> **What you should do**: Would you copy exactly the lines in the data below from the one that has "How to Register for a Alabama Sales Tax" through the one that has "means that customers can now", dropping any pictures?

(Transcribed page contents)
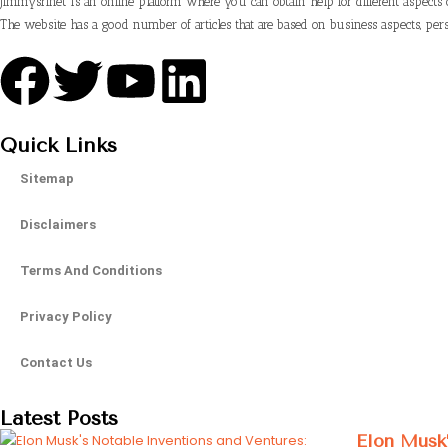
Jimmysrinet is an online platform where you can obtain help for different aspects 
The website has a good number of articles that are based on business aspects, pers
Quick Links
Sitemap
Disclaimers
Terms And Conditions
Privacy Policy
Contact Us
Latest Posts
Elon Musk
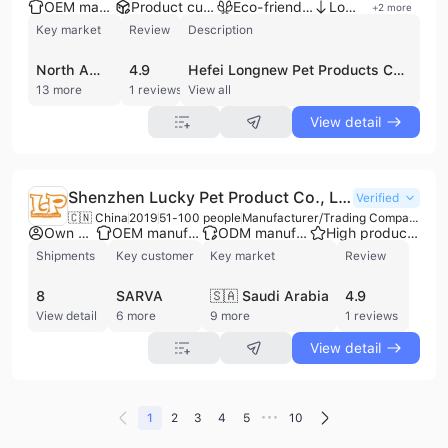
OEM manufacturer
Product customization
Eco-friendly supplier
Low MOQ
+
2
more
Key market
Review
Description
North America
4.9
Hefei Longnew Pet Products Co., Ltd. is a professional manufacturer and exporter based in Hefei, China, with over a decade of experience in the pet supplies industry. Operating as a comprehensive enterprise that integrates R&D, production, and sales, the company maintains a workforce of 101 to 200 employees and a factory facility spanning up to 50,000 square meters. They specialize in a diverse range of pet accessories, including cat trees, pet beds, pet apparel, toys, collars, leashes, and stainless steel cages. As a competitive OEM and ODM partner, the company features a strong R&D team of designers and engineers capable of launching over 30 new items monthly and providing extensive customization for global clients. Hefei Longnew Pet Products Co., Ltd. holds several international certifications, including BSCI, FSC, ISO 22000, and SA8000, reflecting a commitment to quality management and social accountability. Their distribution network reaches over 50 countries and regions, primarily serving wholesalers, retailers, and brand owners across North America, Western Europe, and Northern Europe.
13 more
1 reviews
View all
View detail
Shenzhen Lucky Pet Product Co., Limited
Verified
🇨🇳 China
2019
51-100 people
Manufacturer/Trading Company
Own brand
OEM manufacturer
ODM manufacturer
High product rating
Shipments
Key customer
Key market
Review
8
SARVA
🇸🇦 Saudi Arabia
4.9
View detail
6 more
9 more
1 reviews
View detail
•••
1
2
3
4
5
10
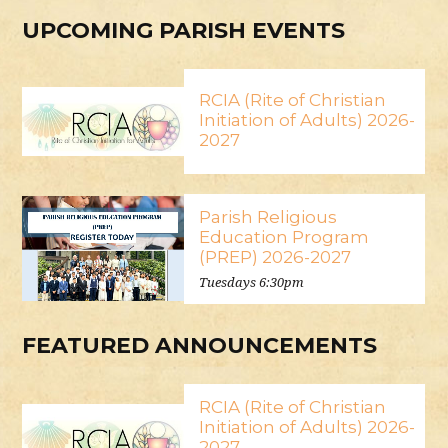
UPCOMING PARISH EVENTS
RCIA (Rite of Christian
Initiation of Adults) 2026-
2027
Parish Religious
Education Program
(PREP) 2026-2027
Tuesdays 6:30pm
FEATURED ANNOUNCEMENTS
RCIA (Rite of Christian
Initiation of Adults) 2026-
2027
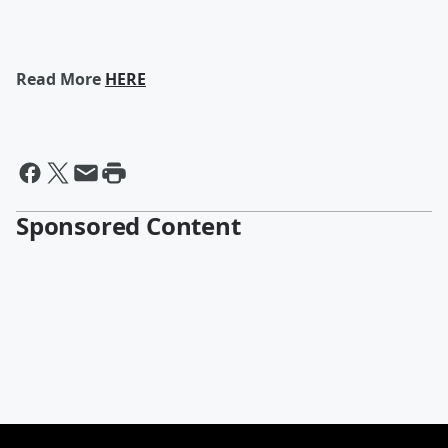
Read More
HERE
Sponsored Content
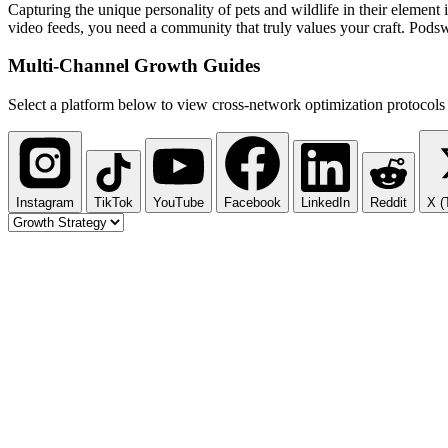
Capturing the unique personality of pets and wildlife in their element i
video feeds, you need a community that truly values your craft. Podswa
Multi-Channel
Growth Guides
Select a platform below to view cross-network optimization protocols 
Instagram
TikTok
YouTube
Facebook
LinkedIn
Reddit
X (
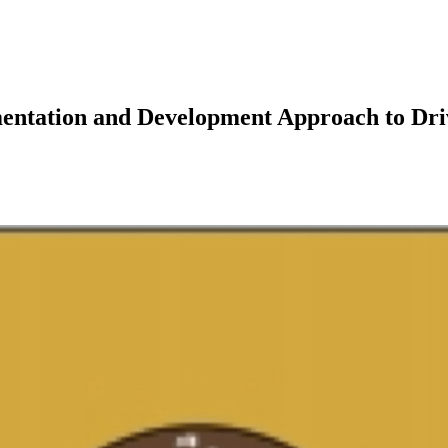
ementation and Development Approach to 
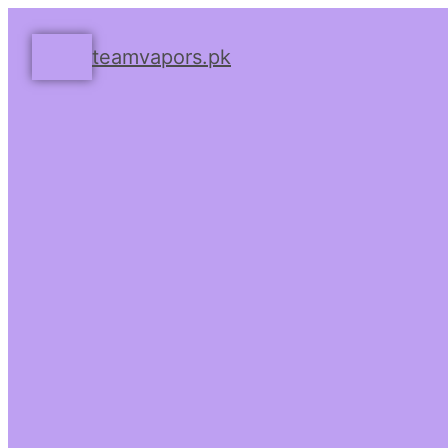
teamvapors.pk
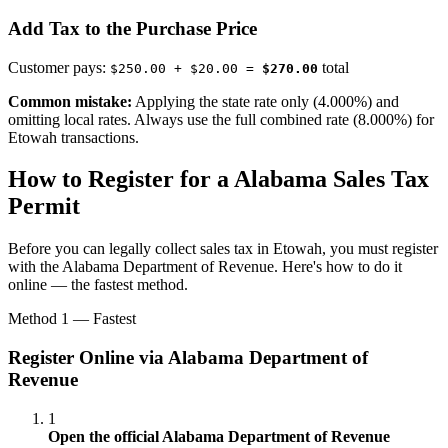
Add Tax to the Purchase Price
Customer pays:
total
$250.00 + $20.00 =
$270.00
Common mistake:
Applying the state rate only (4.000%) and
omitting local rates. Always use the full combined rate (8.000%) for
Etowah transactions.
How to Register for a Alabama Sales Tax
Permit
Before you can legally collect sales tax in Etowah, you must register
with the Alabama Department of Revenue. Here's how to do it
online — the fastest method.
Method 1 — Fastest
Register Online via Alabama Department of
Revenue
1
Open the official Alabama Department of Revenue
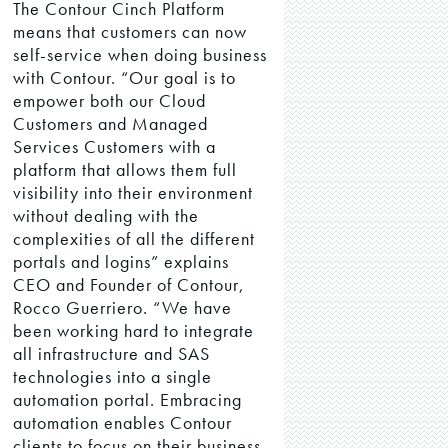
The Contour Cinch Platform
means that customers can now
self-service when doing business
with Contour. “Our goal is to
empower both our Cloud
Customers and Managed
Services Customers with a
platform that allows them full
visibility into their environment
without dealing with the
complexities of all the different
portals and logins” explains
CEO and Founder of Contour,
Rocco Guerriero. “We have
been working hard to integrate
all infrastructure and SAS
technologies into a single
automation portal. Embracing
automation enables Contour
clients to focus on their business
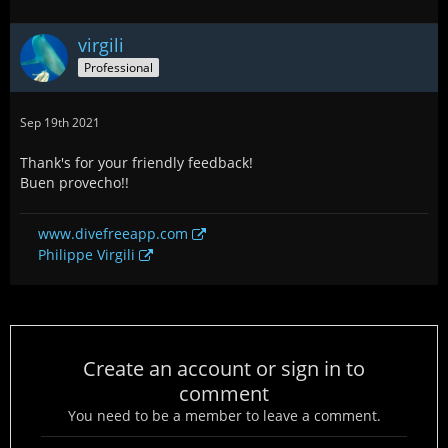
virgili
Professional
Sep 19th 2021
Thank's for your friendly feedback!
Buen provecho!!
www.divefreeapp.com
Philippe Virgili
Create an account or sign in to
comment
You need to be a member to leave a comment.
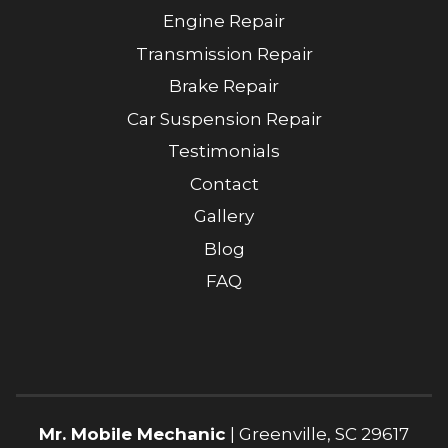
Engine Repair
Transmission Repair
Brake Repair
Car Suspension Repair
Testimonials
Contact
Gallery
Blog
FAQ
Mr. Mobile Mechanic
|
Greenville
,
SC
29617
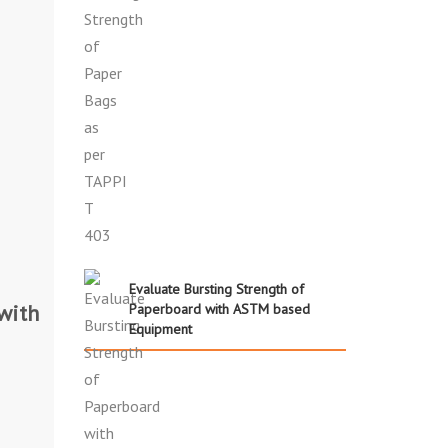
Evaluate Bursting Strength of
with
Paperboard with ASTM based
Equipment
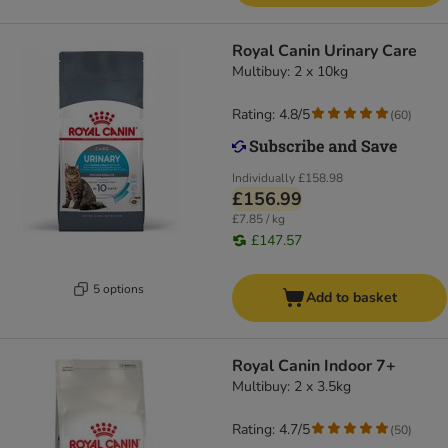
Royal Canin Urinary Care
Multibuy: 2 x 10kg
Rating: 4.8/5
(
60
)
Individually
£158.98
£156.99
£7.85 / kg
£147.57
5 options
Add to basket
Royal Canin Indoor 7+
Multibuy: 2 x 3.5kg
Rating: 4.7/5
(
50
)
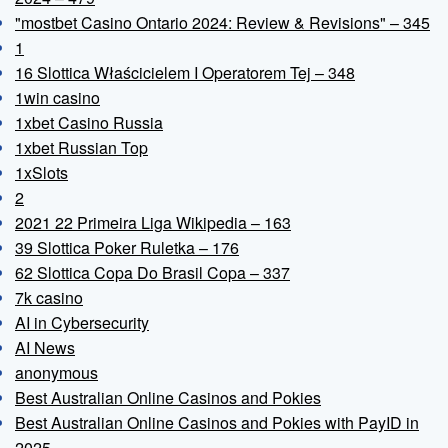
"mostbet Casino Ontario 2024: Review & Revisions" – 345
1
16 Slottica Właścicielem I Operatorem Tej – 348
1win casino
1xbet Casino Russia
1xbet Russian Top
1xSlots
2
2021 22 Primeira Liga Wikipedia – 163
39 Slottica Poker Ruletka – 176
62 Slottica Copa Do Brasil Copa – 337
7k casino
AI in Cybersecurity
AI News
anonymous
Best Australian Online Casinos and Pokies
Best Australian Online Casinos and Pokies with PayID in
2025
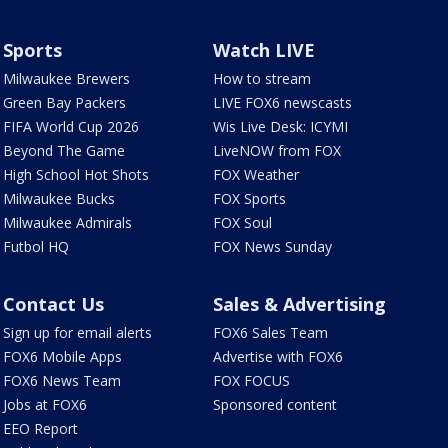
Sports
Watch LIVE
Milwaukee Brewers
How to stream
Green Bay Packers
LIVE FOX6 newscasts
FIFA World Cup 2026
Wis Live Desk: ICYMI
Beyond The Game
LiveNOW from FOX
High School Hot Shots
FOX Weather
Milwaukee Bucks
FOX Sports
Milwaukee Admirals
FOX Soul
Futbol HQ
FOX News Sunday
Contact Us
Sales & Advertising
Sign up for email alerts
FOX6 Sales Team
FOX6 Mobile Apps
Advertise with FOX6
FOX6 News Team
FOX FOCUS
Jobs at FOX6
Sponsored content
EEO Report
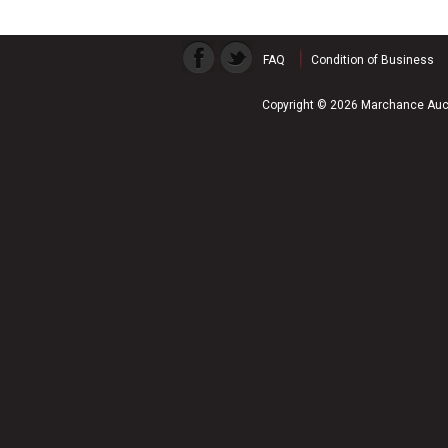
FAQ
Condition of Business
Copyright © 2026 Marchance Auct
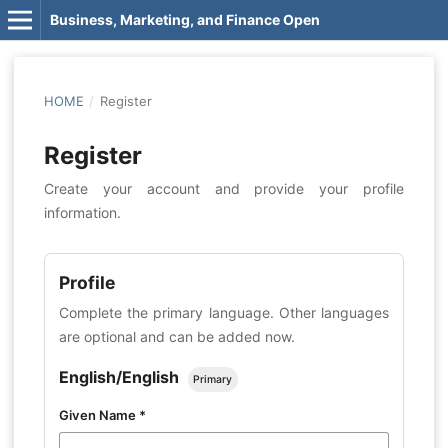
Business, Marketing, and Finance Open
HOME
/
Register
Register
Create your account and provide your profile
information.
Profile
Complete the primary language. Other languages
are optional and can be added now.
English/English
Primary
Given Name
*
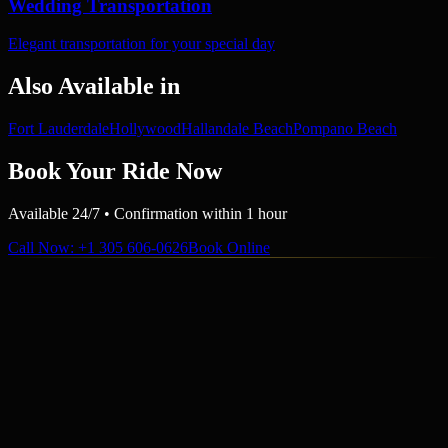
Wedding Transportation
Elegant transportation for your special day
Also Available in
Fort Lauderdale
Hollywood
Hallandale Beach
Pompano Beach
Book Your Ride Now
Available 24/7 • Confirmation within 1 hour
Call Now
: +1 305 606-0626
Book Online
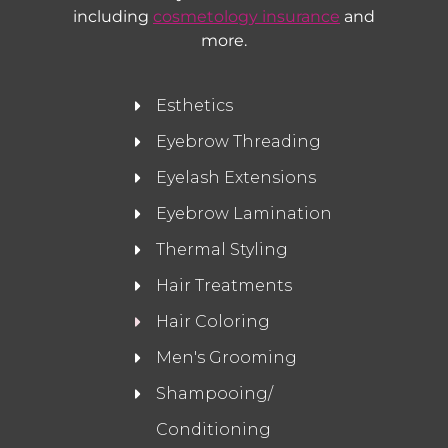
including
cosmetology insurance
and
more.
Esthetics
Eyebrow Threading
Eyelash Extensions
Eyebrow Lamination
Thermal Styling
Hair Treatments
Hair Coloring
Men's Grooming
Shampooing/
Conditioning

> **Result**:
How to Register for a Alabama Sales Tax
Permit
Before you can legally collect sales tax in Etowah, you must register
with the Alabama Department of Revenue. Here's how to do it
online — the fastest method.
Method 1 — Fastest
Register Online via Alabama Department of
Revenue
1
Open the official Alabama Department of Revenue
The Contour Cinch Platform
means that customers can now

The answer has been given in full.